## What to work on
Copy out each line of the material in which the word "elements" can be found.

## Supplied data
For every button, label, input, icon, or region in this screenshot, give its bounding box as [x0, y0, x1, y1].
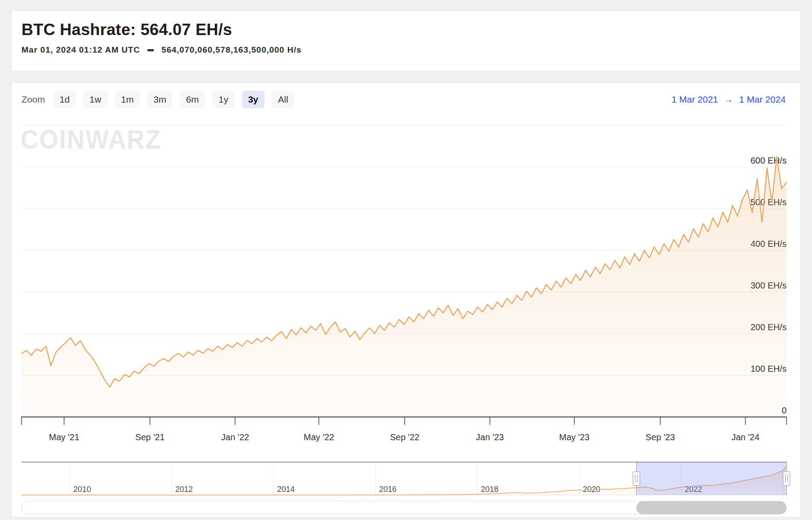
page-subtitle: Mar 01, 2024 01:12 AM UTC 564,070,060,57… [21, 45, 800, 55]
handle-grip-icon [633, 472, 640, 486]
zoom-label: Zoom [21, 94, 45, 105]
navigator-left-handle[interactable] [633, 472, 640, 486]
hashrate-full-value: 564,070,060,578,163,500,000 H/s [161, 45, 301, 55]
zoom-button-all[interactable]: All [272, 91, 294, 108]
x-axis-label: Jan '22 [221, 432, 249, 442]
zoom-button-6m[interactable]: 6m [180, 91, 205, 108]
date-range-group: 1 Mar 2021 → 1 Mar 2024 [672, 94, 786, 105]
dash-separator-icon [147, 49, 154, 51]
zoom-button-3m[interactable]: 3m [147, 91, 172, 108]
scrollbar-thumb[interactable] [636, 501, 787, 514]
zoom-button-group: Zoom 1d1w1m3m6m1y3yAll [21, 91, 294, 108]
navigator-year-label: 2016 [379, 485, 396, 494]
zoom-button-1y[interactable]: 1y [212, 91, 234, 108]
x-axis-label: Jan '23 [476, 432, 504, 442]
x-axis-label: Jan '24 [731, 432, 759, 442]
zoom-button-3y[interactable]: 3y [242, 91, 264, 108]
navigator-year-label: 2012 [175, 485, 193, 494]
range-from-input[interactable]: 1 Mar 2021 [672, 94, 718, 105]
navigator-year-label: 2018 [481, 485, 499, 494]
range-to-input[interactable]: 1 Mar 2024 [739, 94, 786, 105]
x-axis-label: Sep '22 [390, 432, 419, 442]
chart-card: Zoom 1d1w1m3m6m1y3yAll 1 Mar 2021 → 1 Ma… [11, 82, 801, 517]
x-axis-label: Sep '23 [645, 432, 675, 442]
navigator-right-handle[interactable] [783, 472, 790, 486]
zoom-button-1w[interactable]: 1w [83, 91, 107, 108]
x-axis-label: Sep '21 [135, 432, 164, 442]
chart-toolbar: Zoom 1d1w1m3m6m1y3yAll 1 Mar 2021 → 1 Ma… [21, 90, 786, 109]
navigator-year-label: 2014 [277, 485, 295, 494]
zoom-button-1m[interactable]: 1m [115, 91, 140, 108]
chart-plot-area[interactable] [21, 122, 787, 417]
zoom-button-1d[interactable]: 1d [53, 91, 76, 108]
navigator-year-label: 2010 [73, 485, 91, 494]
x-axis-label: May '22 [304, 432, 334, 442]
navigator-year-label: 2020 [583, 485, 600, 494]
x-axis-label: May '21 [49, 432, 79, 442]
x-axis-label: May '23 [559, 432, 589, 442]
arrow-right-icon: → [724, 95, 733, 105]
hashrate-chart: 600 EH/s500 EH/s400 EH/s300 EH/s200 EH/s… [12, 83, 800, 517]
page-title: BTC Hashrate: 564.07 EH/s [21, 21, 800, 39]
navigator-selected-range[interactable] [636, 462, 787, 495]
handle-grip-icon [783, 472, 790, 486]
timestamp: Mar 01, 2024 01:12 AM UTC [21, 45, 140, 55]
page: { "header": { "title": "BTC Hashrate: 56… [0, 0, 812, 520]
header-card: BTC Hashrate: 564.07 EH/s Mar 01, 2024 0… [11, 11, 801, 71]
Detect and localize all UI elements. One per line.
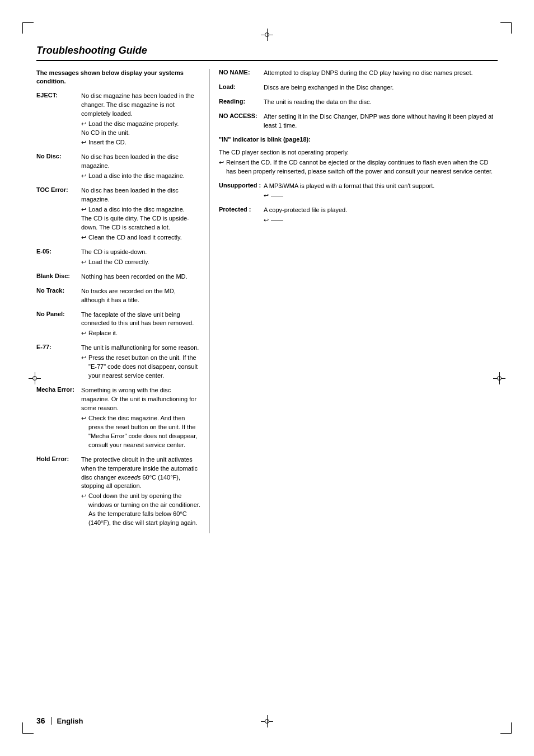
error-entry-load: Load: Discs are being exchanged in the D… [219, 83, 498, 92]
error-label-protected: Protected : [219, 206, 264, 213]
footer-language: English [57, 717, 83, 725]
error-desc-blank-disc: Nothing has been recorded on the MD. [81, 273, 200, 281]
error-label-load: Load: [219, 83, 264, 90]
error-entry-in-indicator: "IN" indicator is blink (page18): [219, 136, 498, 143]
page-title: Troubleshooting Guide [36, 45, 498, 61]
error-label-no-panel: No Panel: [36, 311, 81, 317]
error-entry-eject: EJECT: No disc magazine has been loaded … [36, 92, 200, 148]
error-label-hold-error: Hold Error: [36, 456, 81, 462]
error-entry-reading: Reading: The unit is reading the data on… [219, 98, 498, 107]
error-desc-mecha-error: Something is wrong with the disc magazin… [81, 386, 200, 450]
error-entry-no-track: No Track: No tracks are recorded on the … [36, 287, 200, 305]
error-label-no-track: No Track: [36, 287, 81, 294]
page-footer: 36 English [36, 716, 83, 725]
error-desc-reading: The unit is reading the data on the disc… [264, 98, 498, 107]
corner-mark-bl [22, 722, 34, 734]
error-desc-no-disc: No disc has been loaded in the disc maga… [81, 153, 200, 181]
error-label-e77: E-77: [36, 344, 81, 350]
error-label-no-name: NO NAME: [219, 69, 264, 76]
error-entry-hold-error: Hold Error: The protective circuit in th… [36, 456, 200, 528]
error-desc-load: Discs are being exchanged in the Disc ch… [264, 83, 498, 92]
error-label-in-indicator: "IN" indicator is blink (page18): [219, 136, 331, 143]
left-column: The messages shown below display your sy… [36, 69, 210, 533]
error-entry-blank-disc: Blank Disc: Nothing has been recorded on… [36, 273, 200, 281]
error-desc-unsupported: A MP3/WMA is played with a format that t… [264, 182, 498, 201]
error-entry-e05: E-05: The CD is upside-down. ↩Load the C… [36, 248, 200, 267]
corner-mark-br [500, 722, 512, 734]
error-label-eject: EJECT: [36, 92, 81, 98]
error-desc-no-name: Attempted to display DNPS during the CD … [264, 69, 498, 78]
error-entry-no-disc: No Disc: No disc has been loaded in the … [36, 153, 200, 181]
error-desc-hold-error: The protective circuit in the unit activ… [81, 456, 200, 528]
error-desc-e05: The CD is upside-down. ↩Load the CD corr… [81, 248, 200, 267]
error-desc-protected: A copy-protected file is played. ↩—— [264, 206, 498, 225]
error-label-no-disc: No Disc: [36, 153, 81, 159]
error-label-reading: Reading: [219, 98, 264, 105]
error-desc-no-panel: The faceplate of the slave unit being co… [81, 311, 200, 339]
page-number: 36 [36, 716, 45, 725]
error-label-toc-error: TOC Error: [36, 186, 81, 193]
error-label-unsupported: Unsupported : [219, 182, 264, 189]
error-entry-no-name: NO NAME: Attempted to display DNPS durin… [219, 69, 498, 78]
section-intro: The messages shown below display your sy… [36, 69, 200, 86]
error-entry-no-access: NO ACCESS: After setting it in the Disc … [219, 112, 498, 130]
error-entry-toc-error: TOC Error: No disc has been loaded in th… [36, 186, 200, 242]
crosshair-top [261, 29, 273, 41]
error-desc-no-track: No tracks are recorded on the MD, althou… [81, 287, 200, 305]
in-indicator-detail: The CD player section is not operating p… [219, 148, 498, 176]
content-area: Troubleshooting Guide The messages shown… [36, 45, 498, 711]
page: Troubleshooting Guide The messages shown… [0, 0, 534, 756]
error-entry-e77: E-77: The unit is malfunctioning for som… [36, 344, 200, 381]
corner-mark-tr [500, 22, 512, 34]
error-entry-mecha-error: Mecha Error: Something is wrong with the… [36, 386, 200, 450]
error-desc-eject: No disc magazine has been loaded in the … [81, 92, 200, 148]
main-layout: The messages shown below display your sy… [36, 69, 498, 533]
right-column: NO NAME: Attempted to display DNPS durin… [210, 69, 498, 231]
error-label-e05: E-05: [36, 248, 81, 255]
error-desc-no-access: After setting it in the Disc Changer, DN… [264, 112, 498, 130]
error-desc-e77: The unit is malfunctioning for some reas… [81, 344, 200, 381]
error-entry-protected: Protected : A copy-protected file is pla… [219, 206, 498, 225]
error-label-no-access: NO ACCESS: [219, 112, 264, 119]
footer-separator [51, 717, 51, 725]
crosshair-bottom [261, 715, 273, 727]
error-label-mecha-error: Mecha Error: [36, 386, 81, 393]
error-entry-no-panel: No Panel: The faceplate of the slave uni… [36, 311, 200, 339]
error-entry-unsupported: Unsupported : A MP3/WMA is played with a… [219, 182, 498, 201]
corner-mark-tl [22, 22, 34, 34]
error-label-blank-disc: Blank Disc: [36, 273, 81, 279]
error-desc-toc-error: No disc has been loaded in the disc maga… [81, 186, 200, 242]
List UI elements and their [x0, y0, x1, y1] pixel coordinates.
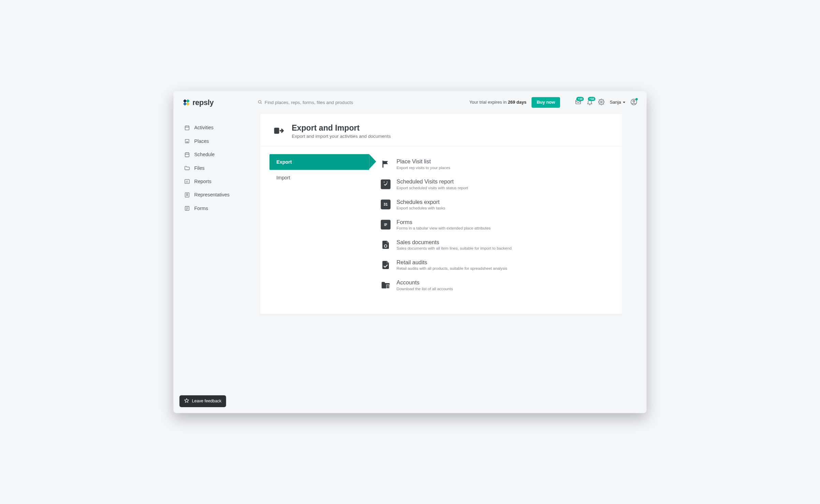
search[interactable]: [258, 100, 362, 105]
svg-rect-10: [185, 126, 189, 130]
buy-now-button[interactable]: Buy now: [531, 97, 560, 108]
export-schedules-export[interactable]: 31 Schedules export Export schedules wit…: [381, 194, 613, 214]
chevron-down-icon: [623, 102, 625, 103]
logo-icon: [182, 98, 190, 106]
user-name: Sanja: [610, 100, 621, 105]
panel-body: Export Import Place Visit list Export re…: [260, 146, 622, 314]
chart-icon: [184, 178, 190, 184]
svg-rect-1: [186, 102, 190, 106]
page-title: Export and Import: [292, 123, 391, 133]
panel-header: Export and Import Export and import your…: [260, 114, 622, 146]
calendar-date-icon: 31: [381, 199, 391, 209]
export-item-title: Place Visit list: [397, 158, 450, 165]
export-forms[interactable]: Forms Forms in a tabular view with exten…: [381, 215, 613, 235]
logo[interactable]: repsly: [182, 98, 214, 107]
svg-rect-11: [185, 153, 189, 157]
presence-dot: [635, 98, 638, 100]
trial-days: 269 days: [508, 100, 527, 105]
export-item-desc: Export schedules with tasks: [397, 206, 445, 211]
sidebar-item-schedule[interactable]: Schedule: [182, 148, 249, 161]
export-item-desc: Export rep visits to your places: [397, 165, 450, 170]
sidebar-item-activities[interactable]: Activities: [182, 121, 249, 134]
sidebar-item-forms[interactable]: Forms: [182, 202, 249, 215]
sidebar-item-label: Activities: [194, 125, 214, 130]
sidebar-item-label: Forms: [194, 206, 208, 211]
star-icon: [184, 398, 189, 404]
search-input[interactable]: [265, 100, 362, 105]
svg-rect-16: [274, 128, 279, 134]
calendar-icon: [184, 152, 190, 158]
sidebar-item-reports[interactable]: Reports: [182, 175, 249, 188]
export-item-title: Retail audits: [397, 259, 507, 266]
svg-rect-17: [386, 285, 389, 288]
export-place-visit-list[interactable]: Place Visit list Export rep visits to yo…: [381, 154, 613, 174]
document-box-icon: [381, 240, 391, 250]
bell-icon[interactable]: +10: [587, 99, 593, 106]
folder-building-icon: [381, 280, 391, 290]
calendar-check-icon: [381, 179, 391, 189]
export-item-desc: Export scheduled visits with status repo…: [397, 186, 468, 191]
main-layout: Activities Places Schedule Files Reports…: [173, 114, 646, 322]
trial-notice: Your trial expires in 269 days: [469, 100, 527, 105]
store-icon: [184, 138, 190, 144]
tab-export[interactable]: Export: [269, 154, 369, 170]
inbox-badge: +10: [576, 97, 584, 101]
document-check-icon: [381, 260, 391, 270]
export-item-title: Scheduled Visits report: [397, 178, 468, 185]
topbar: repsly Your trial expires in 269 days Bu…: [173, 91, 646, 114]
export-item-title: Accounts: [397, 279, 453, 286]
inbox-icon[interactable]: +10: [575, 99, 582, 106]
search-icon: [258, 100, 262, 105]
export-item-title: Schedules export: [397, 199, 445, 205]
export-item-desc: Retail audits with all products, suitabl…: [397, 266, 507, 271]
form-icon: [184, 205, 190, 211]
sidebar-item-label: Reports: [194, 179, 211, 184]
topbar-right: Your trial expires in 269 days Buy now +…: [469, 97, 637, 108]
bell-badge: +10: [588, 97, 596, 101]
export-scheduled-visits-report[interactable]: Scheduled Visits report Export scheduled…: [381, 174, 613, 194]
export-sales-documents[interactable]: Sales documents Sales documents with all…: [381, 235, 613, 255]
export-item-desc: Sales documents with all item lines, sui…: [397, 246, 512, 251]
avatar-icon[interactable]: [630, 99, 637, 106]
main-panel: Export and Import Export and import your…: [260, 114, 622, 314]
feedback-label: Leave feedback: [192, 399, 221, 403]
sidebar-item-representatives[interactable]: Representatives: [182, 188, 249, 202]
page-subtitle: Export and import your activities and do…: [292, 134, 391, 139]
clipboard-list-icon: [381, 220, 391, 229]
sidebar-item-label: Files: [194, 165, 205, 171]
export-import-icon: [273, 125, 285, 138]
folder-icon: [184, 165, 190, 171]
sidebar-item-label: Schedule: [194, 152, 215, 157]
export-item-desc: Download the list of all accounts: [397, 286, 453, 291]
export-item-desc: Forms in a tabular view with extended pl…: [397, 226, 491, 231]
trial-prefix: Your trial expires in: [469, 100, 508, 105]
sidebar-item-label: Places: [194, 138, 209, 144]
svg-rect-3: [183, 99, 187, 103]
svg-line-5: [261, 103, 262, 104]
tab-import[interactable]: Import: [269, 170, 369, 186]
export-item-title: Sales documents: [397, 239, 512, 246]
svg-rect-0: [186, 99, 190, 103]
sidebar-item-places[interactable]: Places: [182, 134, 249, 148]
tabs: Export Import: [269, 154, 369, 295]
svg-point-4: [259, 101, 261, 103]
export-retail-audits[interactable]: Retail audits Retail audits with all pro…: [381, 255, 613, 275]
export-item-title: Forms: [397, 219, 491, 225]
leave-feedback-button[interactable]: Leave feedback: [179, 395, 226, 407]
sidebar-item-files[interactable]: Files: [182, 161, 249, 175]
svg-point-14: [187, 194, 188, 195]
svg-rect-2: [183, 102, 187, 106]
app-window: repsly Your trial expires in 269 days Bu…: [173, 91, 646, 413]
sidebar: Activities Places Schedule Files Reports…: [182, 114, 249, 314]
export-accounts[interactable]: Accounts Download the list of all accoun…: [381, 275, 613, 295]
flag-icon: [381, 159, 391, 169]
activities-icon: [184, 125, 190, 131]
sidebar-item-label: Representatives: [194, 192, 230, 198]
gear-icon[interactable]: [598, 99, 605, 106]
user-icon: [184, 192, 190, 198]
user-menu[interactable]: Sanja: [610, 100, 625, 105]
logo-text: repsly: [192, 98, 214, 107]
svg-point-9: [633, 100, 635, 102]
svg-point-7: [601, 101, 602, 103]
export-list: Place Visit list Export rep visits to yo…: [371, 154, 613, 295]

## Task solution
Detect and localize all UI elements. One per line.
List UI elements and their [x0, y0, x1, y1] pixel coordinates.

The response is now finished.